Judges : K.T.THOMAS,R.P.SETHI
Kaushnuma Begum - Appellant
Versus
New India Assurance Co.Ltd., - Respondent
Case No : C.A. No. 6 of 2001
Decided On : 01/03/2001
Advocates Appeared :
For the Petitioner:-- for the Respondent:--

A victim in a motor accident is entitled to compensation unless any exceptions apply, and the court can adopt the structured formula provided in the Second Schedule to the Motor Vehicles Act for fixing the quantum of compensation.

Headnote:

Rylands v. Fletcher - Motor Accident Claims - S.140 of the Motor Vehicles Act, 1988 - S.92-A of the Motor Vehicles Act, 1939 - The court discussed the application of the Rule in Rylands v. Fletcher in motor accident cases and its distinction from 'No Fault Liability' under S.140 of the Motor Vehicles Act. The court held that a victim in a motor accident is entitled to compensation unless any exceptions apply. The court also fixed the quantum of compensation and the rate of interest.

Fact of the Case:

The claimants, widow, and children of the victim of a motor accident, filed a claim petition before the Tribunal seeking compensation. The Tribunal dismissed the claim, and the High Court upheld the dismissal. The accident occurred due to the bursting of the front tire of a jeep, resulting in the death of the victim.

Finding of the Court:

The court held that the claimants were entitled to compensation and fixed the quantum of compensation. The court also directed the insurance company to pay the compensation amount with interest.

Issues: The main issue was whether a claim for compensation could be maintained based on strict liability in a motor accident case. The court also considered the quantum of compensation and the rate of interest to be applied.

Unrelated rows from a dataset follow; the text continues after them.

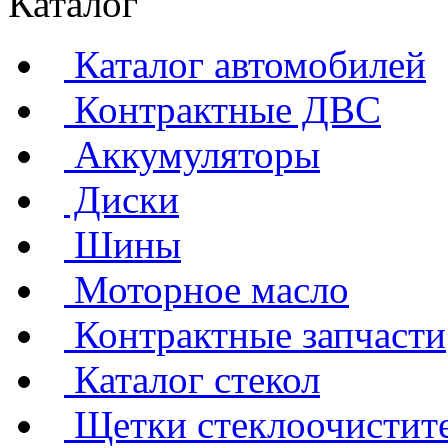
Каталог
Каталог автомобилей
Контрактные ДВС
Аккумуляторы
Диски
Шины
Моторное масло
Контрактные запчасти
Каталог стекол
Щетки стеклоочистит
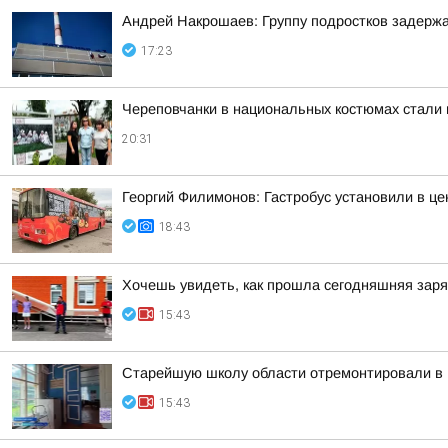
Андрей Накрошаев: Группу подростков задержа
17:23
Череповчанки в национальных костюмах стали 
20:31
Георгий Филимонов: Гастробус установили в ц
18:43
Хочешь увидеть, как прошла сегодняшняя зар
15:43
Старейшую школу области отремонтировали в 
15:43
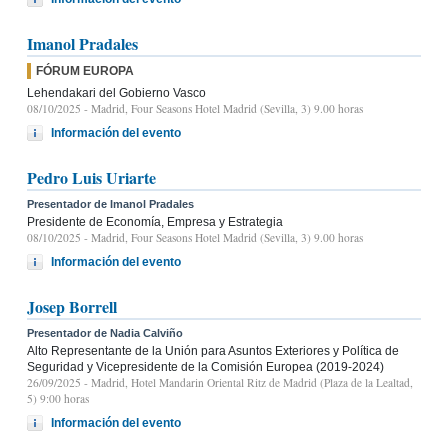
Imanol Pradales
FÓRUM EUROPA
Lehendakari del Gobierno Vasco
08/10/2025
- Madrid, Four Seasons Hotel Madrid (Sevilla, 3) 9.00 horas
Información del evento
Pedro Luis Uriarte
Presentador de Imanol Pradales
Presidente de Economía, Empresa y Estrategia
08/10/2025
- Madrid, Four Seasons Hotel Madrid (Sevilla, 3) 9.00 horas
Información del evento
Josep Borrell
Presentador de Nadia Calviño
Alto Representante de la Unión para Asuntos Exteriores y Política de
Seguridad y Vicepresidente de la Comisión Europea (2019-2024)
26/09/2025
- Madrid, Hotel Mandarin Oriental Ritz de Madrid (Plaza de la Lealtad,
5) 9:00 horas
Información del evento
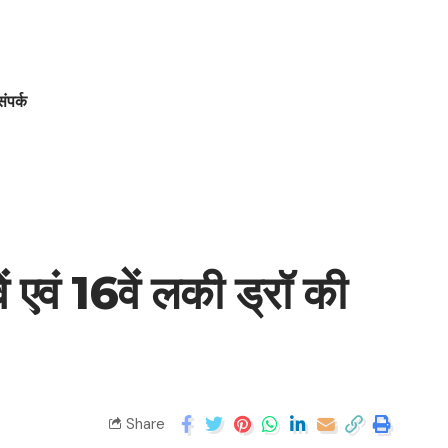
संपर्क
 एवं 16वें लकी ड्रॉ की
Share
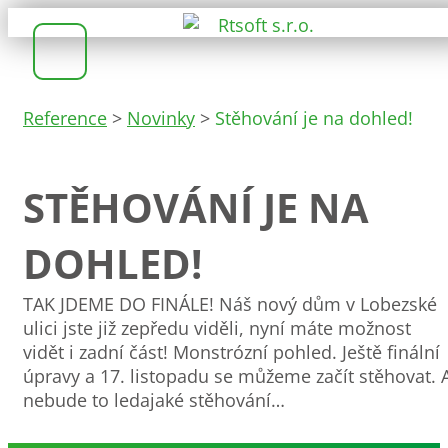
Reference
>
Novinky
>
Stěhování je na dohled!
STĚHOVÁNÍ JE NA
DOHLED!
TAK JDEME DO FINÁLE! Náš nový dům v Lobezské
ulici jste již zepředu viděli, nyní máte možnost
vidět i zadní část! Monstrózní pohled. Ještě finální
úpravy a 17. listopadu se můžeme začít stěhovat. 
nebude to ledajaké stěhování…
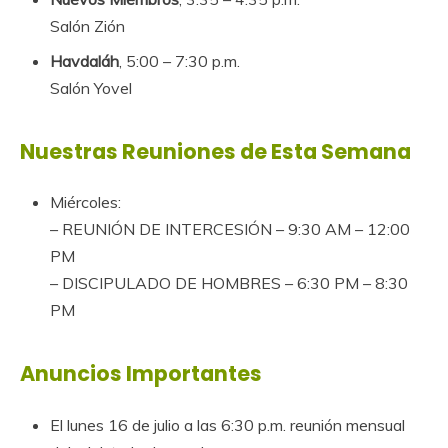
Salón Zión
Havdaláh
, 5:00 – 7:30 p.m.
Salón Yovel
Nuestras Reuniones de Esta Semana
Miércoles:
– REUNIÓN DE INTERCESIÓN – 9:30 AM – 12:00
PM
– DISCIPULADO DE HOMBRES – 6:30 PM – 8:30
PM
Anuncios Importantes
El lunes 16 de julio a las 6:30 p.m. reunión mensual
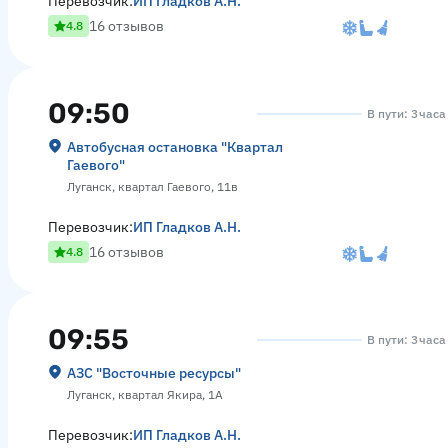
Перевозчик:
ИП Гладков А.Н.
16 отзывов
4.8
09:50
В пути: 3 час
Автобусная остановка "Квартал
Гаевого"
Луганск, квартал Гаевого, 11в
Перевозчик:
ИП Гладков А.Н.
16 отзывов
4.8
09:55
В пути: 3 час
АЗС "Восточные ресурсы"
Луганск, квартал Якира, 1А
Перевозчик:
ИП Гладков А.Н.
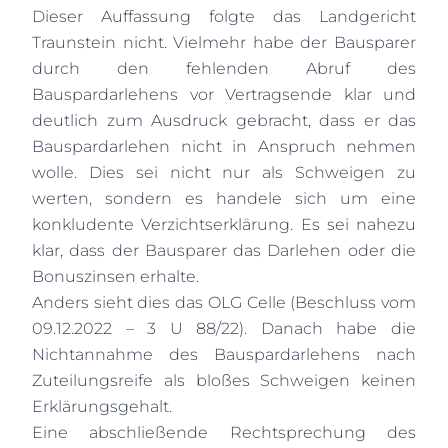
Dieser Auffassung folgte das Landgericht
Traunstein nicht. Vielmehr habe der Bausparer
durch den fehlenden Abruf des
Bauspardarlehens vor Vertragsende klar und
deutlich zum Ausdruck gebracht, dass er das
Bauspardarlehen nicht in Anspruch nehmen
wolle. Dies sei nicht nur als Schweigen zu
werten, sondern es handele sich um eine
konkludente Verzichtserklärung. Es sei nahezu
klar, dass der Bausparer das Darlehen oder die
Bonuszinsen erhalte.
Anders sieht dies das OLG Celle (Beschluss vom
09.12.2022 – 3 U 88/22). Danach habe die
Nichtannahme des Bauspardarlehens nach
Zuteilungsreife als bloßes Schweigen keinen
Erklärungsgehalt.
Eine abschließende Rechtsprechung des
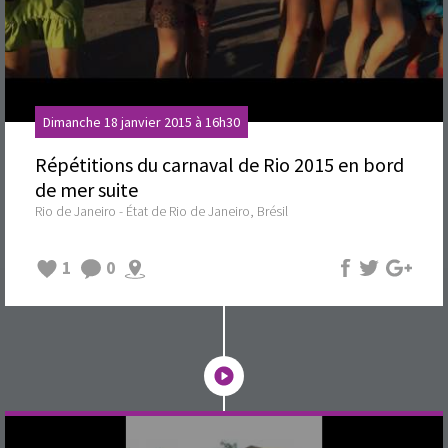
Dimanche 18 janvier 2015 à 16h30
Répétitions du carnaval de Rio 2015 en bord
de mer suite
Rio de Janeiro - État de Rio de Janeiro, Brésil
1
0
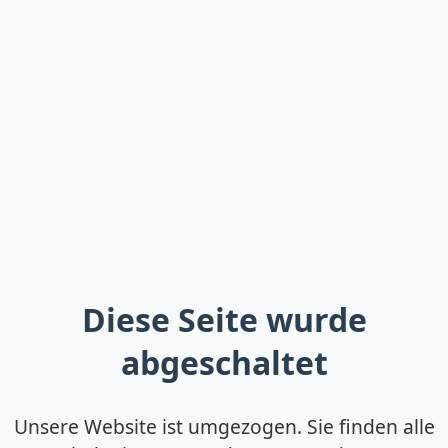
Diese Seite wurde
abgeschaltet
Unsere Website ist umgezogen. Sie finden alle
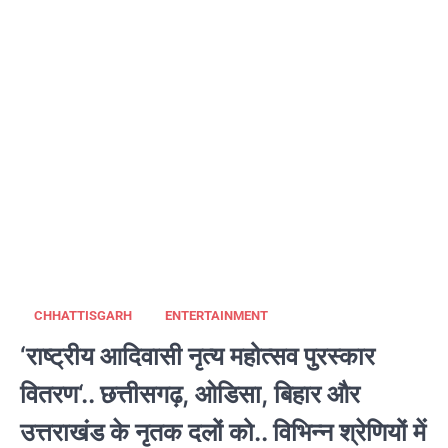
CHHATTISGARH
ENTERTAINMENT
‘राष्ट्रीय आदिवासी नृत्य महोत्सव पुरस्कार
वितरण‘.. छत्तीसगढ़, ओडिसा, बिहार और
उत्तराखंड के नृतक दलों को.. विभिन्न श्रेणियों में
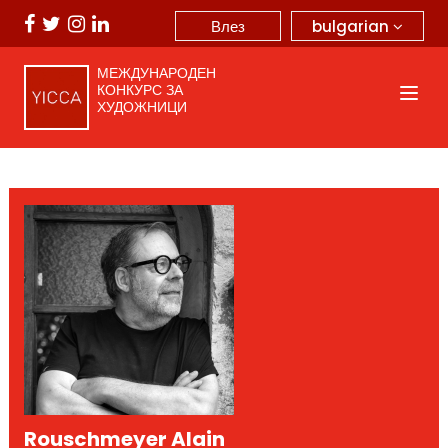
bulgarian
Влез
МЕЖДУНАРОДЕН
КОНКУРС ЗА
ХУДОЖНИЦИ
Rouschmeyer Alain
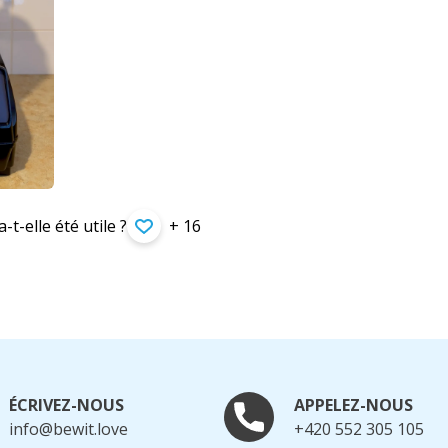
-t-elle été utile ?
+ 16
ÉCRIVEZ-NOUS
APPELEZ-NOUS
info@bewit.love
+420 552 305 105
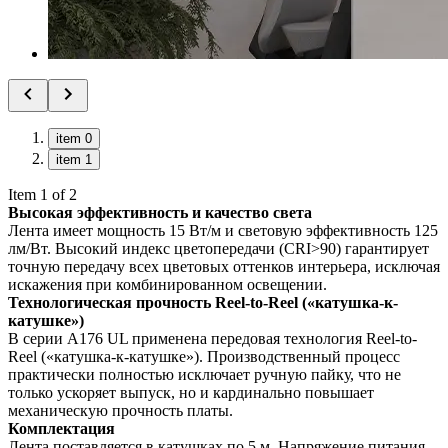
item 0
item 1
Item 1 of 2
Высокая эффективность и качество света
Лента имеет мощность 15 Вт/м и световую эффективность 125
лм/Вт. Высокий индекс цветопередачи (CRI>90) гарантирует
точную передачу всех цветовых оттенков интерьера, исключая
искажения при комбинированном освещении.
Технологическая прочность Reel-to-Reel («катушка-к-
катушке»)
В серии A176 UL применена передовая технология Reel-to-
Reel («катушка-к-катушке»). Производственный процесс
практически полностью исключает ручную пайку, что не
только ускоряет выпуск, но и кардинально повышает
механическую прочность платы.
Комплектация
Лента поставляется в катушках по 5 м. Напряжение питания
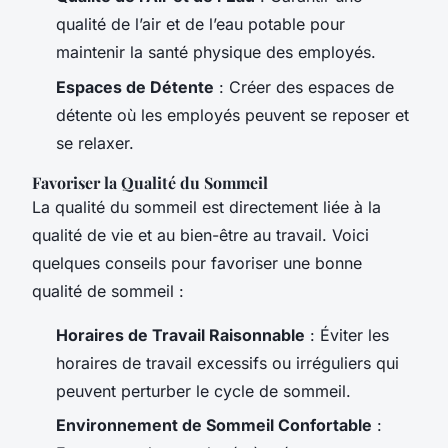
qualité de l’air et de l’eau potable pour
maintenir la santé physique des employés.
Espaces de Détente
: Créer des espaces de
détente où les employés peuvent se reposer et
se relaxer.
Favoriser la Qualité du Sommeil
La qualité du sommeil est directement liée à la
qualité de vie et au bien-être au travail. Voici
quelques conseils pour favoriser une bonne
qualité de sommeil :
Horaires de Travail Raisonnable
: Éviter les
horaires de travail excessifs ou irréguliers qui
peuvent perturber le cycle de sommeil.
Environnement de Sommeil Confortable
:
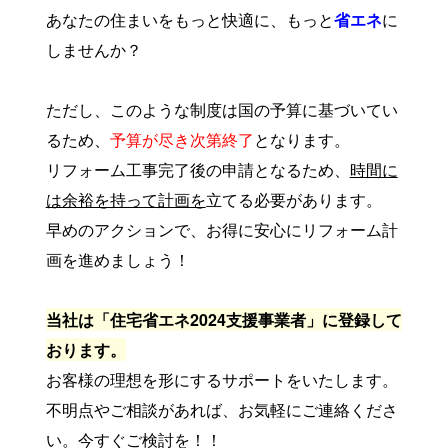
あなたの住まいをもっと快適に、もっと
省エネ
に
しませんか？
ただし、このような制度は国の予算に基づいてい
るため、
予算が尽き次第終了
となります。
リフォーム工事完了後の申請となるため、
時間に
は余裕を持って計画を
立てる必要があります。
早めのアクションで、お得に安心にリフォーム計
画を進めましょう！
当社は「住宅省エネ2024支援事業者」に登録して
おります。
お客様の理想を形にするサポートをいたします。
不明点やご相談があれば、お気軽にご連絡くださ
い。今すぐご検討を！！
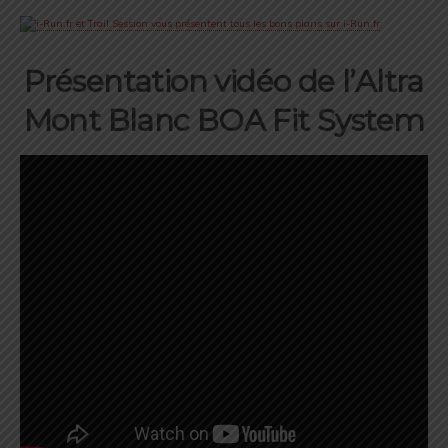
Présentation vidéo de l’Altra
Mont Blanc BOA Fit System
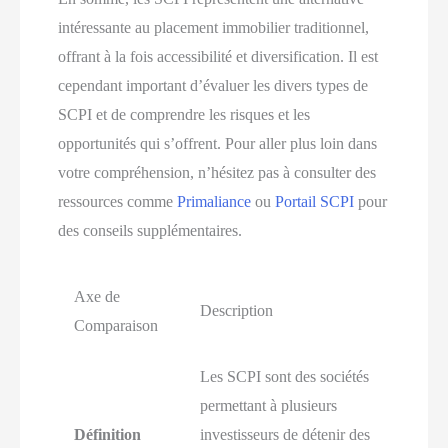
intéressante au placement immobilier traditionnel,
offrant à la fois accessibilité et diversification. Il est
cependant important d’évaluer les divers types de
SCPI et de comprendre les risques et les
opportunités qui s’offrent. Pour aller plus loin dans
votre compréhension, n’hésitez pas à consulter des
ressources comme
Primaliance
ou
Portail SCPI
pour
des conseils supplémentaires.
Axe de
Description
Comparaison
Les SCPI sont des sociétés
permettant à plusieurs
Définition
investisseurs de détenir des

Ratio Decidendi: The court held that a victim in a motor accident is entitled to compensation unless any exceptions apply. The court also adopted the structured formula provided in the Second Schedule to the Motor Vehicles Act for fixing the quantum of compensation.

Final Decision: The court directed the insurance company to pay the fixed amount of compensation with interest to the claimants and disposed of the appeal accordingly.

Judgment :-

1. Leave granted.

2. Can a claim be maintained before the Motor Accident Claims Tribunal ('Tribunal' for short) on the basis of strict liability propounded by Rylands v. Fletcher, 1861-1873 All England Reports 17? The Tribunal dismissed a claim made before it solely on the ground that there was neither rashness nor negligence in driving the vehicle and hence the driver has no liability, and the corollary of which is that the owner has no vicarious liability to pay compensation to the defendants of the victim of a motor accident. A Division Bench of the High Court of Allahabad dismissed the appeal filed by the claimants by a cryptic order stating that there is no error in the Tribunal's order. Hence this appeal by special leave.

3. The accident which gave rise to the claim occurred at about 7.00 p.m. on 20.3.1986. The vehicle involved in the accident was a jeep. It capsized while it was in motion. The cause of the capsize was attributed to bursting of the front tyre of the jeep. In the process of capsizing the vehicle hit against one Haji Mohammed Hanif who was walking on the road at that ill-fated moment and consequently succumbed to the injuries sustained in that accident.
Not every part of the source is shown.